Blog Post

Repaying the Friendship

Being from small town Iowa, I often found poetry was not something taught in English class. I enjoyed writing it, as all self-loathing teenagers do. I wrote something down as soon as it came into my head and then I would drop it. I figured whatever I had written was out of my head and should be left in the past. I had poem writing down, abab rhyming format, occasionally a free-verse, it was the perfect way for me to get rid of all the feelings I had bottled up inside of me.

I figured all of these poems were in the past, until one day when talking about the work I was doing on the Coe Review, my sister pulled out a stack of poems. Apparently she had picked up a lot of my teenage angst poems and received the rest from friends and classmates. The poems I had long forgotten were now there for my viewing pleasure.

Some of them were just plain awful. I cannot even describe how many times I used horrible rhymes to convey my “feelings.” At the time, I truly believed that a few of them might have been good. However, reading poetry throughout this semester has made me realize there was only one worth noting. It did not rhyme, thank goodness, and it was not about feelings I thought I had for some stupid jock that really “liked” me.

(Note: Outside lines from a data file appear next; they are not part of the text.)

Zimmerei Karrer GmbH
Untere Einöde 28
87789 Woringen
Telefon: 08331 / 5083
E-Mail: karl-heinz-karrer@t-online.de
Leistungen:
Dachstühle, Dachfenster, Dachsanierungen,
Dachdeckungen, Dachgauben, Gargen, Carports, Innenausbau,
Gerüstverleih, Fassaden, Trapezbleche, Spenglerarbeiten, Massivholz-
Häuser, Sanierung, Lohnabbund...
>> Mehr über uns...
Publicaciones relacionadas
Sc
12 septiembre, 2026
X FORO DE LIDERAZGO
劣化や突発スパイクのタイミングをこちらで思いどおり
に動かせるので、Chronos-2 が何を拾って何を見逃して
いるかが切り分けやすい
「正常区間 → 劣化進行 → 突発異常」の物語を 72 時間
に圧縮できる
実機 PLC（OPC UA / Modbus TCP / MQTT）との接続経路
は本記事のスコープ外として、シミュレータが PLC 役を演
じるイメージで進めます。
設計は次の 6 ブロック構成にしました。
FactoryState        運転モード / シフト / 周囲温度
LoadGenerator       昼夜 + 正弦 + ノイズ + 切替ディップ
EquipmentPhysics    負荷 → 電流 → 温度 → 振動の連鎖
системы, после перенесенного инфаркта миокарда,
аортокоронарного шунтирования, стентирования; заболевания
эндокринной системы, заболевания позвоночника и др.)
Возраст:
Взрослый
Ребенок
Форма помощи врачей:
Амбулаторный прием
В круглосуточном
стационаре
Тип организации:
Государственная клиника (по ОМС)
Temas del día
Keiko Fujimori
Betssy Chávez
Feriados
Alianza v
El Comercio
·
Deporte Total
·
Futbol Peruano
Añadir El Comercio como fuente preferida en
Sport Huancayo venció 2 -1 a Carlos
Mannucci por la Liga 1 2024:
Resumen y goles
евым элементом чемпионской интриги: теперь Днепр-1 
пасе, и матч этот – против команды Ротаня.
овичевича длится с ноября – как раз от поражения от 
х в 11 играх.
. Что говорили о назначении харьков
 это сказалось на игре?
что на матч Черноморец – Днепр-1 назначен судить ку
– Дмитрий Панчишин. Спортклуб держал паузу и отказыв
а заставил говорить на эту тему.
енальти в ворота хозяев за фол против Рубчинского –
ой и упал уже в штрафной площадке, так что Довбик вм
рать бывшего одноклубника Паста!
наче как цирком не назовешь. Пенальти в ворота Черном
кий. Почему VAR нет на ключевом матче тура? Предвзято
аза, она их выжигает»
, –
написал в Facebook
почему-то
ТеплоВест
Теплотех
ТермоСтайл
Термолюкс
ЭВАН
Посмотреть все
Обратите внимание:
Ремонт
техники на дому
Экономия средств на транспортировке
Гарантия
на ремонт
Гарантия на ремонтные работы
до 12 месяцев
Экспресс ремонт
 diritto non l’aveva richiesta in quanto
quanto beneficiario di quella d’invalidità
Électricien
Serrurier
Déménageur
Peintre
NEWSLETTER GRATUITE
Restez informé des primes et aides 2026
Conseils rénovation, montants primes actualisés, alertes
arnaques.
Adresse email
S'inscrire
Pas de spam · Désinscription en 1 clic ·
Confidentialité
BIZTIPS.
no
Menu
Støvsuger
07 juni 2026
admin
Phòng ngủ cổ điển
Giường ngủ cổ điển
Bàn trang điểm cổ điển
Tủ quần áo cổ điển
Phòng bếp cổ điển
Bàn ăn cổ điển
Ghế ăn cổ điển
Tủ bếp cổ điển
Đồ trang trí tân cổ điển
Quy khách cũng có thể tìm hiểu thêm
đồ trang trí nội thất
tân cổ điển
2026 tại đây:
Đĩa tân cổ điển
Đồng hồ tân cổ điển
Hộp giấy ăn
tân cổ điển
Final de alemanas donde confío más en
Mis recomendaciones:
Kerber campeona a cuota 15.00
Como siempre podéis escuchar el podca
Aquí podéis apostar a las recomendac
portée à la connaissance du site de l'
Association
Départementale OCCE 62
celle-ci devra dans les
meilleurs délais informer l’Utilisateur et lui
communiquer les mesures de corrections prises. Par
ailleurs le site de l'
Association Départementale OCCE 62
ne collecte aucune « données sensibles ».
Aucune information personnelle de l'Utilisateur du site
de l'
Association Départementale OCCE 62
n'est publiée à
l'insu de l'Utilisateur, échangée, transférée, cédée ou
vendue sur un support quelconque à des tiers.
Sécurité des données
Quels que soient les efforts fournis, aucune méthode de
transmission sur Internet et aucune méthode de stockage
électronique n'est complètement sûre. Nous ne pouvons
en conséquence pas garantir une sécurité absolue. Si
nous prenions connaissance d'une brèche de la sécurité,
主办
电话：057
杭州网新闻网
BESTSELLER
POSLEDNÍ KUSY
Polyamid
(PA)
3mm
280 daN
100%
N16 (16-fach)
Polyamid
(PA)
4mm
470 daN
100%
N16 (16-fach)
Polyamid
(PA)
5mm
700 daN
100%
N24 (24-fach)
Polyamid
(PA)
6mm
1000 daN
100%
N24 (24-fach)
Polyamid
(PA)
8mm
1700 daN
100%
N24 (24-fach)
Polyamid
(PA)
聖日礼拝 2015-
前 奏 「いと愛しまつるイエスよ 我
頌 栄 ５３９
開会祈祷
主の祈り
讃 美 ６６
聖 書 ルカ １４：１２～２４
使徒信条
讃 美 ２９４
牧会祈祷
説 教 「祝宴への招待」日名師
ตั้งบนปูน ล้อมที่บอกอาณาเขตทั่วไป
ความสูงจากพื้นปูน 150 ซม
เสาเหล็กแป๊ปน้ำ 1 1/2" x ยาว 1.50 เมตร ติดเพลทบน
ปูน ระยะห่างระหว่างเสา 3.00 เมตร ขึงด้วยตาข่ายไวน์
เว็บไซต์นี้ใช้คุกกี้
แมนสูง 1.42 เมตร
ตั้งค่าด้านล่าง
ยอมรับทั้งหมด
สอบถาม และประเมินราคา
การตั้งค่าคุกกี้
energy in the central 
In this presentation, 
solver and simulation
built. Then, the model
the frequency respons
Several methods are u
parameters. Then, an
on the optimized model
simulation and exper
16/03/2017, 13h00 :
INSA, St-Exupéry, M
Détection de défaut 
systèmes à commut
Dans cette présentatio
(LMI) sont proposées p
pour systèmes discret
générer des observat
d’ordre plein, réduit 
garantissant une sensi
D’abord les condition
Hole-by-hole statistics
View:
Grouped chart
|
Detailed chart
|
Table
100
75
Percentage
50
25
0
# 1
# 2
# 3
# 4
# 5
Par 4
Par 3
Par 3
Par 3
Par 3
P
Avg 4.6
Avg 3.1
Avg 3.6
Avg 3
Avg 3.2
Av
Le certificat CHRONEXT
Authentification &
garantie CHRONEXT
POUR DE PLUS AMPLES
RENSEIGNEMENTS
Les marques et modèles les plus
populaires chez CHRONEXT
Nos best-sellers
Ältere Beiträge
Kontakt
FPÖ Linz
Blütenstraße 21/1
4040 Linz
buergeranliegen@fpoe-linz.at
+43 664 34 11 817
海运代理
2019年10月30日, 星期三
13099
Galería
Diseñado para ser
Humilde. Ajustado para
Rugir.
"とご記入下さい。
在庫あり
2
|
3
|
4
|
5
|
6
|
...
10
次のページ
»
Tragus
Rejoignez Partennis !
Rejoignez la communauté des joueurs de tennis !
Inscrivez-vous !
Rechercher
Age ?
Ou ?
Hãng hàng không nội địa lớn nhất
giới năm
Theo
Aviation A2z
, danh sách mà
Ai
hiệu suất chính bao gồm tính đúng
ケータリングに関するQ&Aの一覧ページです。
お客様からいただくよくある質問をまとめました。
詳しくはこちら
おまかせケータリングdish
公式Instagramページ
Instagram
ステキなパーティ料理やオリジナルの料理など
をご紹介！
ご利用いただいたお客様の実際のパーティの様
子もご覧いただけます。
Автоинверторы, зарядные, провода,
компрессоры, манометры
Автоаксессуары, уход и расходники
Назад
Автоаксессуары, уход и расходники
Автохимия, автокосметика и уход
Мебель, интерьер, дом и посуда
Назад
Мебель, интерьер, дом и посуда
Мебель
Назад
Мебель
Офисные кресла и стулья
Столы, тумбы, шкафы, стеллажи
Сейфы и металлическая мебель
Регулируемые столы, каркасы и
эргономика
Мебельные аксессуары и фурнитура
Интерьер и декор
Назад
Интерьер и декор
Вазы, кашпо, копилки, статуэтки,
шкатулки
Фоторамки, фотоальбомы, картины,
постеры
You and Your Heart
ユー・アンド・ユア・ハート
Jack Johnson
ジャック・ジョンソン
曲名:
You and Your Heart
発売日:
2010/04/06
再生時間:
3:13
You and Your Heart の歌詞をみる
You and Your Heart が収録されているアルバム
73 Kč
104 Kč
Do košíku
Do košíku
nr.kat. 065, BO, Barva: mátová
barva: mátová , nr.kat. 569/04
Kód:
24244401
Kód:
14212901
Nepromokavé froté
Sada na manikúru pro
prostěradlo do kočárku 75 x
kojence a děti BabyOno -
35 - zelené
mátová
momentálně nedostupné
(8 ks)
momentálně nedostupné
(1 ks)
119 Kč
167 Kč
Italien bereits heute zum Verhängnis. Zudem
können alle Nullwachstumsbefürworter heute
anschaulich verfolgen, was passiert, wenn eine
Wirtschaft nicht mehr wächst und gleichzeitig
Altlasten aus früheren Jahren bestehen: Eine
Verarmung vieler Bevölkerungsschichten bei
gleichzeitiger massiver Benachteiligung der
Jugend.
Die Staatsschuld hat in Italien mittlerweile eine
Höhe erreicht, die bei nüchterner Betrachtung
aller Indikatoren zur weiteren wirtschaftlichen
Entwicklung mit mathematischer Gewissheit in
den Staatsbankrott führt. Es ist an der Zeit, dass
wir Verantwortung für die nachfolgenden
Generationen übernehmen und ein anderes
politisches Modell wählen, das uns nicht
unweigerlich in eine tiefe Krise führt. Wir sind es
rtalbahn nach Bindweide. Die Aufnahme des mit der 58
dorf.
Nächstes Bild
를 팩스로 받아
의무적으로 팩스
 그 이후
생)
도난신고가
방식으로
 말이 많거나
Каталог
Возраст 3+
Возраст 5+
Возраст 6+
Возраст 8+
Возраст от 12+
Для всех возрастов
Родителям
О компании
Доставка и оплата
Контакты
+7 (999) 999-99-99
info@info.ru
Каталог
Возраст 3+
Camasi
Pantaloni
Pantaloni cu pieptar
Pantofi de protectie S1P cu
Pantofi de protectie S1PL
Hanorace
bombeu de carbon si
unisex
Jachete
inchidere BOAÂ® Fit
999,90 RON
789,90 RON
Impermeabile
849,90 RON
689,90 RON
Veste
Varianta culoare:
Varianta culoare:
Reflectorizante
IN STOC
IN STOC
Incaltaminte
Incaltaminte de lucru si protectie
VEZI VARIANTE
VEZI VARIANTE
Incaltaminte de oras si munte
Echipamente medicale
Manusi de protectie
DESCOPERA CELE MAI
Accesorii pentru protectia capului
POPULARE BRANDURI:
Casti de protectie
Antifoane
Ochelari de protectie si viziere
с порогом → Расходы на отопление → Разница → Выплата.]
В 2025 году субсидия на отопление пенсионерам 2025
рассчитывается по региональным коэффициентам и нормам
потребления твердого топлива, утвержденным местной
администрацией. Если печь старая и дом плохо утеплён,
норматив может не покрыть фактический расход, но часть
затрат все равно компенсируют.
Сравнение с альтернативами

I looked at that poem again today and thought back to who I was when I had written it. A teenage girl who had almost lost her two cousins in a car accident on a gravel road. I thought back to all of the close calls that every kid at my high school told but couldn’t joke about because they were still grateful to be alive. I think back to all the friends and family I have lost since then and I feel as if this one poem describes it all.
We were a bunch of stupid kids,
With stupid cars,
Who could never repay,
That old gravel road,
That let us live.
I was that teen that thought she could write poetry. Never claimed to be good, definitely wasn’t, but I know I succeeded. I made it through those awful years of high school by throwing away all the words that kept me down and even if I only came up with one worth keeping, I know that poetry helped me more than any friend could have.
This semester at the Coe Review has given me the chance to learn so much about poetry and I couldn’t think of a better way to repay the years of friendship poetry has given me.